Science Scope

What physics can tell us about London's new starting blocks

What physics can tell us about London's new starting blocks

Posting in Technology

Understanding why London's new slanted blocks will help swimmers takes just a bit of basic physics.

Today's Olympic swimmers are really, really fast. And they're fast not just because of training either. New swimsuits helped them shatter world records at the last olympics. And this year, the innovation comes in the form of starting blocks.

The big difference between the normal starting blocks, and the ones in London, is that while the old ones were perpendicular to the ground, the new blocks are set at a slight angle, like the blocks that track sprinters use.

At Wired, they explain just why the starting blocks are so important. It's important to first understand how a swimmer dives off the blocks. They explain:

Let me start with a simplified case of a swimmer on a flat block, even if the old-style blocks weren’t exactly flat. If the swimmer wants to dive off, he must push on the block to accelerate into a dive.

There are three forces on a swimmer: the gravitational force, the force of the block pushing up and the friction forward pushing in the direction of the acceleration.
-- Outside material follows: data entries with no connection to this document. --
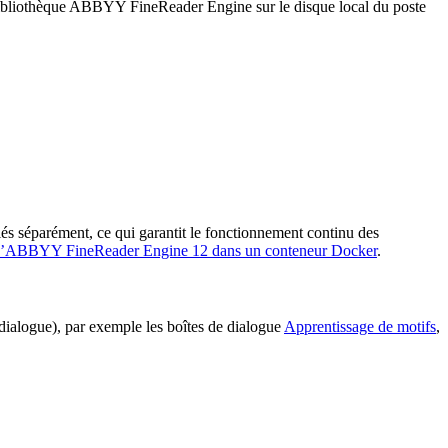
a bibliothèque ABBYY FineReader Engine sur le disque local du poste
lés séparément, ce qui garantit le fonctionnement continu des
d’ABBYY FineReader Engine 12 dans un conteneur Docker
.
dialogue), par exemple les boîtes de dialogue
Apprentissage de motifs
,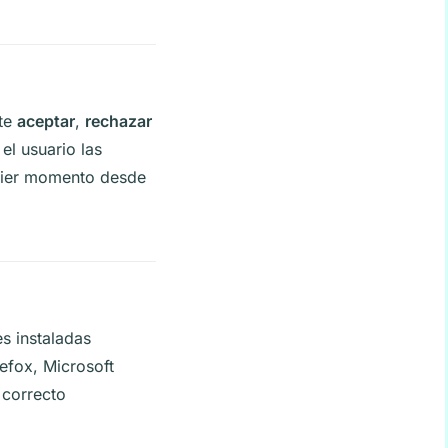
ite
aceptar
,
rechazar
el usuario las
quier momento desde
es instaladas
efox, Microsoft
 correcto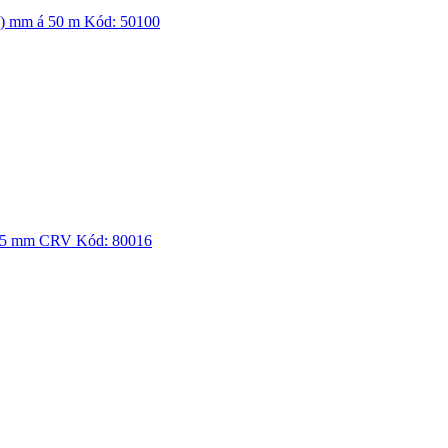
.0) mm á 50 m
Kód:
50100
275 mm CRV
Kód:
80016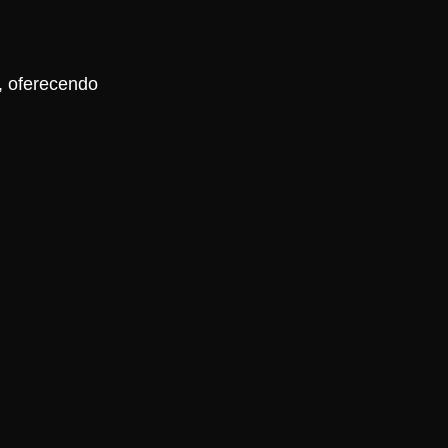
, oferecendo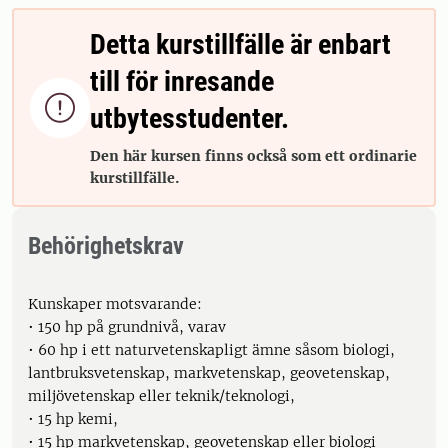
Detta kurstillfälle är enbart
till för inresande

utbytesstudenter.
Den här kursen finns också som ett ordinarie
kurstillfälle.
Behörighetskrav
Kunskaper motsvarande:
• 150 hp på grundnivå, varav
• 60 hp i ett naturvetenskapligt ämne såsom biologi,
lantbruksvetenskap, markvetenskap, geovetenskap,
miljövetenskap eller teknik/teknologi,
• 15 hp kemi,
• 15 hp markvetenskap, geovetenskap eller biologi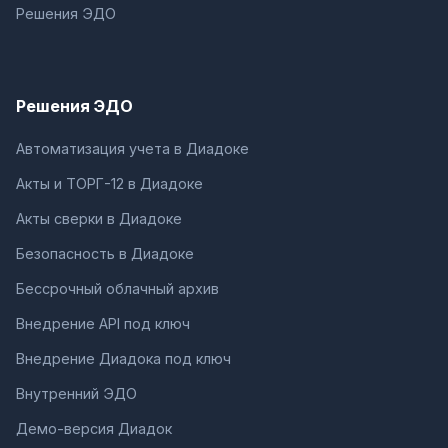
Решения ЭДО
Решения ЭДО
Автоматизация учета в Диадоке
Акты и ТОРГ-12 в Диадоке
Акты сверки в Диадоке
Безопасность в Диадоке
Бессрочный облачный архив
Внедрение API под ключ
Внедрение Диадока под ключ
Внутренний ЭДО
Демо-версия Диадок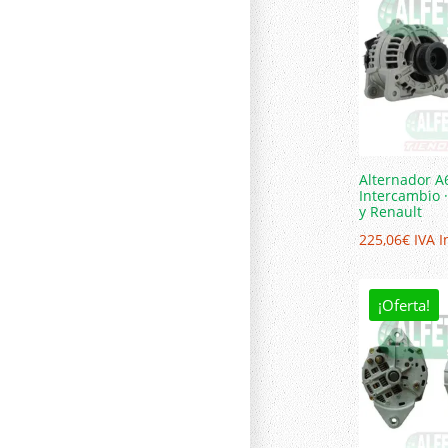
Alternador A
Intercambio 
y Renault
225,06
€
IVA I
¡Oferta!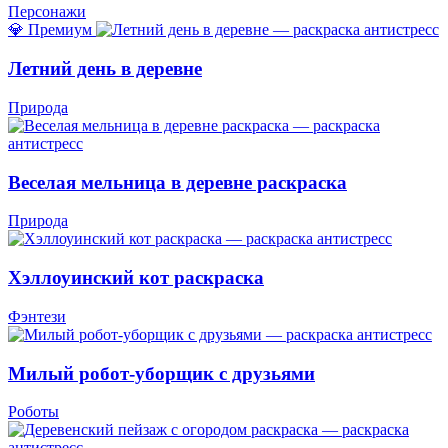
Персонажи
💎 Премиум
Летний день в деревне
Природа
Веселая мельница в деревне раскраска
Природа
Хэллоуинский кот раскраска
Фэнтези
Милый робот-уборщик с друзьями
Роботы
Remember, these are forces on the swimmer, not forces the swimmer exerts on the block.

After some math - which you can see on the Wired blog post - they conclude that "the maximum horizontal acceleration just depends on the coefficient of friction."

Okay, now what about the slanted block? Doing the same sorts of calculations with forces and friction, Wired concludes that the new version "allows for a greater acceleration off the starting block."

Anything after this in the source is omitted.